Task prompt
Return only that part of the material below which starts with the line containing "liter en is" and goes on through the line containing "Airstripes-rugsysteem en een", restated exactly.
[Supplied data — start]
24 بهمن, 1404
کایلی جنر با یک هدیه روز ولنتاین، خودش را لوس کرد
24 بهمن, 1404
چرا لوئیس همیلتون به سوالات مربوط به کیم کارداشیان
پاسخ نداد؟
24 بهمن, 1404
[Supplied data — finish]
[Supplied data — start]
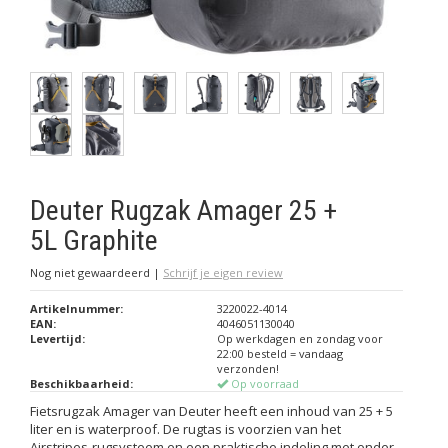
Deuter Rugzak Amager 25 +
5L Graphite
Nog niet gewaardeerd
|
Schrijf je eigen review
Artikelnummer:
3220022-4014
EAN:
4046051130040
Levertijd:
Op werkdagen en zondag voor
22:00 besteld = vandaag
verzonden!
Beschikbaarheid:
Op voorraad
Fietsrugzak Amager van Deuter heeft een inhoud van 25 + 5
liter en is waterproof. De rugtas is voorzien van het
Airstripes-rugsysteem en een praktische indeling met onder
[Supplied data — finish]
Exercise response
liter en is waterproof. De rugtas is voorzien van het
Airstripes-rugsysteem en een praktische indeling met onder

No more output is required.